Another important case is when many boys compete for the same girl. For example:
[
[1],
[1],
[1]
]
Only one boy can ultimately match with the single available girl. The algorithm handles this naturally because once the girl is assigned, later DFS calls cannot find an augmenting path.

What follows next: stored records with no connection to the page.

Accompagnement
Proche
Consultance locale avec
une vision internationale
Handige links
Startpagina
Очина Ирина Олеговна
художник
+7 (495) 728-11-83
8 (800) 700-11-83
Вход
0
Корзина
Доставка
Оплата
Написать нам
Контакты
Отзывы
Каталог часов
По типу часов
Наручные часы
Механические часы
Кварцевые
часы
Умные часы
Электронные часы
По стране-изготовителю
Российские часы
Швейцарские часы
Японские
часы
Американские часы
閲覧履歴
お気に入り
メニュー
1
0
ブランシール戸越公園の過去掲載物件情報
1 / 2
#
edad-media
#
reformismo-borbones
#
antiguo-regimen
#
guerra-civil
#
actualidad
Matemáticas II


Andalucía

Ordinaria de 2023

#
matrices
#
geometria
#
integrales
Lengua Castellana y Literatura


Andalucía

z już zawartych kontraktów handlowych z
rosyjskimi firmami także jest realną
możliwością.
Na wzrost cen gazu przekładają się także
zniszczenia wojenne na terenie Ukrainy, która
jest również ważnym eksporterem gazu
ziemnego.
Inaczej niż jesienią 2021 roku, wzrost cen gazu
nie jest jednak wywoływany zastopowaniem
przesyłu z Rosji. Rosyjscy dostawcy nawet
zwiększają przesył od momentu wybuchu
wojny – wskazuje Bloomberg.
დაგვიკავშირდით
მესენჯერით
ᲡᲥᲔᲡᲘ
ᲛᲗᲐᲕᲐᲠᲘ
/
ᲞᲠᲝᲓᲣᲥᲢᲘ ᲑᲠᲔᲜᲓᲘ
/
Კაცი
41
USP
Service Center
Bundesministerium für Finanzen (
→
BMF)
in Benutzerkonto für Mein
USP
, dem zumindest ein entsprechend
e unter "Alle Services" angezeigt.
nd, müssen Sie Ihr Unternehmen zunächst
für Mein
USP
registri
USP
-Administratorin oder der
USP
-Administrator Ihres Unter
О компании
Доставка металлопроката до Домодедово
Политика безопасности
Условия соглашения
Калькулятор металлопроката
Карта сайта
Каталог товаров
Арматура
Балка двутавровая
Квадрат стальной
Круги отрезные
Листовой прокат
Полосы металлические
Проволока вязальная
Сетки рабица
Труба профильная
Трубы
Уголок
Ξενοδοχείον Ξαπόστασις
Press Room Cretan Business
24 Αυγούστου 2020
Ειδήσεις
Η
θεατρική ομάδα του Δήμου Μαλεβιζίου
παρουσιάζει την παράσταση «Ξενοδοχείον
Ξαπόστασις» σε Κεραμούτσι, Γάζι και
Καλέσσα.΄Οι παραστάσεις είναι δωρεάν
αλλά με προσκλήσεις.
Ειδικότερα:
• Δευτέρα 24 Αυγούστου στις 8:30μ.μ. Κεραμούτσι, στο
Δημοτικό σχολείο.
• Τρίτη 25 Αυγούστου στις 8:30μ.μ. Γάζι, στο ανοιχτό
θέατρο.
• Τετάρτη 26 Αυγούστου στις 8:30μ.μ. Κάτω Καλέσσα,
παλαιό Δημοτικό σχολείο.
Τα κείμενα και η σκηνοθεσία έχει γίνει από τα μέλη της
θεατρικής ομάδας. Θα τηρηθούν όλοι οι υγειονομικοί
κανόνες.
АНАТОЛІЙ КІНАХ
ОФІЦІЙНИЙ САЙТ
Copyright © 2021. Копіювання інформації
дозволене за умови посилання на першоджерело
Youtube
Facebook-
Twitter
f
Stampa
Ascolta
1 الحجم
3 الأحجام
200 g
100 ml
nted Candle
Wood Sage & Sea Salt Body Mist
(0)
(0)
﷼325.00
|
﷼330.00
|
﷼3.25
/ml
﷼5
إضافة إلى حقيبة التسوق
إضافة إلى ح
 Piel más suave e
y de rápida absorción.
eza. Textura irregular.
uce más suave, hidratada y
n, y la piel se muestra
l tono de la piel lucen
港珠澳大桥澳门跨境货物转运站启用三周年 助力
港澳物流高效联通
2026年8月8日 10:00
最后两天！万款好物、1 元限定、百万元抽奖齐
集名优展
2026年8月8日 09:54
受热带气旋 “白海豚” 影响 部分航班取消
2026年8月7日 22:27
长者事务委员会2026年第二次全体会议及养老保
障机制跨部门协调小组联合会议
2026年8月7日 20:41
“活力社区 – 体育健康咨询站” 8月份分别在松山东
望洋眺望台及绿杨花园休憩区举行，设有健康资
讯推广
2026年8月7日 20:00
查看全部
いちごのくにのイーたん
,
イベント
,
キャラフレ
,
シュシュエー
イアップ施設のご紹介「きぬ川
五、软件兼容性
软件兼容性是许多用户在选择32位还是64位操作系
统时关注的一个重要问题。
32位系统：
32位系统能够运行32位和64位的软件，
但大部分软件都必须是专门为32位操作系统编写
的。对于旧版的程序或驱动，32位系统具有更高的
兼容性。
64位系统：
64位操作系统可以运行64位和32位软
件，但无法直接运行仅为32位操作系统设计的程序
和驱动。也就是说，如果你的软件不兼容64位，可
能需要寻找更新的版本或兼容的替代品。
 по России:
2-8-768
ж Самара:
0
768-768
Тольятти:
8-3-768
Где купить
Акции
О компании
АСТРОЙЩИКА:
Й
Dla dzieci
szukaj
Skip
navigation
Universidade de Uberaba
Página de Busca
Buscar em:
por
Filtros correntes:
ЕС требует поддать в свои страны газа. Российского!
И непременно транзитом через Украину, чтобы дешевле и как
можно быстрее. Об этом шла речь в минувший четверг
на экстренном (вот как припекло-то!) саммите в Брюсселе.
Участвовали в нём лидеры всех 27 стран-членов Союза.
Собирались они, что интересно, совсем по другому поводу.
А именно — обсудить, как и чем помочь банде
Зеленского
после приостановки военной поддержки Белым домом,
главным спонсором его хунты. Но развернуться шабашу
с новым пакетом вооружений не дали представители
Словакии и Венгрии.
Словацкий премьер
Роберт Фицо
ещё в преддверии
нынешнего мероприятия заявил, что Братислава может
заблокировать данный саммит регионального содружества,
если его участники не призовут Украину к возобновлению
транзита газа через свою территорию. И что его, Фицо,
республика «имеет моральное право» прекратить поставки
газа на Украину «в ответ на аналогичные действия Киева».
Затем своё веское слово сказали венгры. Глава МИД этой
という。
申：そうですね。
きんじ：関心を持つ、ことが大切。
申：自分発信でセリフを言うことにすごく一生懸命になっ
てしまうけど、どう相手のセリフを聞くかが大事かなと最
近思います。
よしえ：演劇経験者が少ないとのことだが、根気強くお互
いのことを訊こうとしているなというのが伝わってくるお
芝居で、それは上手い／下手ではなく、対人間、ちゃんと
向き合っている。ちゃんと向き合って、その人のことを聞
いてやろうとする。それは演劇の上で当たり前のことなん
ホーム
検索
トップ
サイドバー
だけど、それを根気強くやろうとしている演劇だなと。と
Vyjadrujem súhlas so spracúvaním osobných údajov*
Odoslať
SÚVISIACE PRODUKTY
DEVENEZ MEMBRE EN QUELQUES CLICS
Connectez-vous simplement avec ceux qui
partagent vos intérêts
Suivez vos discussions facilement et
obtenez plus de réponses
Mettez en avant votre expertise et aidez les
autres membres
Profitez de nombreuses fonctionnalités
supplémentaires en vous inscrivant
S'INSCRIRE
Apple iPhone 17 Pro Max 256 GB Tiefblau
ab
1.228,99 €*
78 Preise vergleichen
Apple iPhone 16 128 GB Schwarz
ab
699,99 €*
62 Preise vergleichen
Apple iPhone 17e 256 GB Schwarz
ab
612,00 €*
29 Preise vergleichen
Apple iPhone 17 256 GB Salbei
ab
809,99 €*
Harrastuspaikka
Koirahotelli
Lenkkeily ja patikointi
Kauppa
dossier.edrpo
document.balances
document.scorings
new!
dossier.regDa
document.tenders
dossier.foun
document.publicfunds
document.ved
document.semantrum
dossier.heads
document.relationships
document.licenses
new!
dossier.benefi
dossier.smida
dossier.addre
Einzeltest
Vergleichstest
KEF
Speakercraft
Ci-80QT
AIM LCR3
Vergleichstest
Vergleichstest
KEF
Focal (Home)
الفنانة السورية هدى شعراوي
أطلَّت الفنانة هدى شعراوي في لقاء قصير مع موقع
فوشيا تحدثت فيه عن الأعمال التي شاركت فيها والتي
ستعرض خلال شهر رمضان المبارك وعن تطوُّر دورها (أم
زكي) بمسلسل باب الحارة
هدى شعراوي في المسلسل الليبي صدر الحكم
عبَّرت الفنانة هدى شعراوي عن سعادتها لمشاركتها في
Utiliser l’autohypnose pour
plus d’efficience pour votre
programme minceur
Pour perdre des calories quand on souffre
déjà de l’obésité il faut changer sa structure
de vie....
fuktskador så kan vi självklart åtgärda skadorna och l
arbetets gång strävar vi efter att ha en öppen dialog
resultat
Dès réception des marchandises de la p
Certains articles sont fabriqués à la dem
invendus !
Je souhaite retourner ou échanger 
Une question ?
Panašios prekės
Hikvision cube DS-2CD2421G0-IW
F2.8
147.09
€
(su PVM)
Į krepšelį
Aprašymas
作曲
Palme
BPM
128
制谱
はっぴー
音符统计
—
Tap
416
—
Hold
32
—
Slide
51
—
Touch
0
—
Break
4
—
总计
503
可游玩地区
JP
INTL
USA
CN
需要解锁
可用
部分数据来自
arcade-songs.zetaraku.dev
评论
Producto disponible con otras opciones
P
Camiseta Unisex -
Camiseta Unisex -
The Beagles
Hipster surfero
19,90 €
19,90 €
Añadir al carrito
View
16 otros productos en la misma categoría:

A particularly tricky edge case involves situations where greedy matching fails unless reassignment occurs. Consider:
[
[1,1],
[1,0]
]
If boy 0 greedily takes girl 0, boy 1 becomes blocked. However, if boy 0 is reassigned to girl 1, both boys can be matched. The augmenting path DFS correctly discovers this reassignment and produces the optimal result.
Another subtle case is a fully connected graph. In such cases, there are many possible valid matchings. The algorithm does not care which matching it finds, only that the total size is maximum. The augmenting path property guarantees optimality regardless of assignment order.